There are no atomic operations in my ioctl functions so I don't
know what its complaining about. I think I shouldn't have tried
to do anything with BKL because I (my task) doesn't own it.
Cheers,
Dick Johnson
Penguin : Linux version 2.6.9 on an i686 machine (5537.79 BogoMips).
Notice : All mail here is now cached for review by John Ashcroft.
98.36% of all statistics are fiction.
-----BEGIN PGP SIGNED MESSAGE-----
Hash: SHA1
linux-os wrote:
> On Tue, 9 Nov 2004, Mike Waychison wrote:
>
>> -----BEGIN PGP SIGNED MESSAGE-----
>> Hash: SHA1
>>
>> linux-os wrote:
>>
>>>
>>> I have a memory-test procedure that tests
>>> memory on a board, accessed via the PCI bus.
>>> There is a lot of RAM and it's bank-switched
>>> into some 64k windows so it takes a lot of
>>> time to test, about 60 seconds.
>>>
>>> This is in a module, therefore inside the kernel.

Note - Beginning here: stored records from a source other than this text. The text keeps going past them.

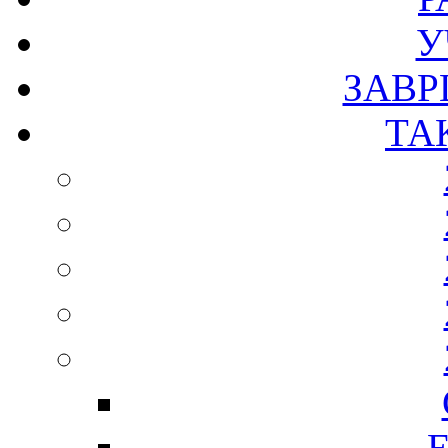
У
ЗАВР
ТА
Е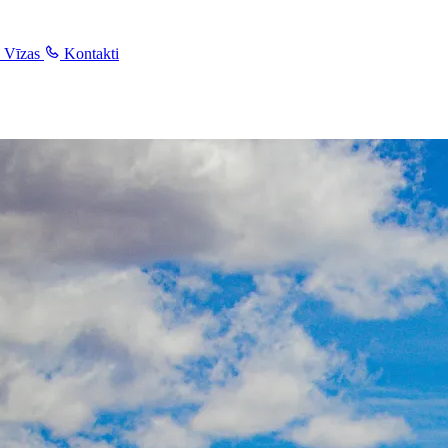
Vīzas
Kontakti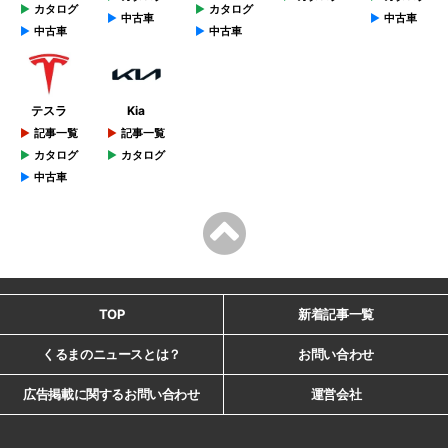
カタログ
カタログ
中古車
中古車
中古車
中古車
テスラ
Kia
記事一覧
記事一覧
カタログ
カタログ
中古車
TOP
新着記事一覧
くるまのニュースとは？
お問い合わせ
広告掲載に関するお問い合わせ
運営会社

>>> When it is invoked via an ioctl() call, the
>>> kernel is frozen for the whole test-time. The
>>> test procedure does not use any spin-locks nor
>>> does it even use any semaphores. It just does a
>>> bunch of read/write operations over the PCI/Bus.
>>>
>>> I thought that I could enable the preemptible-
>>> kernel option and the machine would then respond
>>> normally. Not so. Even with 4 CPUs, when one
>>> ioctl() is busy in the kernel, nothing else
>>> happens until its done. Even keyboard activity
>>> is gone, no Caps Lock and no Num Lock, no `ping`
>>> response over the network. However, the machine
>>> comes back to life when the memory-test is done.
>>>
>>> This is kernel version 2.6.9. Is it possible that
>>> somebody left on the BKL when calling a module
>>> ioctl() on this version? If not, what do I do
>>> to be able to execute a time-consuming procedure
>>> from inside the kernel? Do I break it up into
>>> sections and execute schedule() periodically
>>> (temporary work-around --works)??
>>>
>>
>> The BKL has always been grabbed across ioctls. Drop the lock when you
>> enter your f_op->ioctl call and grab it again open completion.
>>
>
> Hmmm. I get 'scheduling while atomic' screaming across the screen!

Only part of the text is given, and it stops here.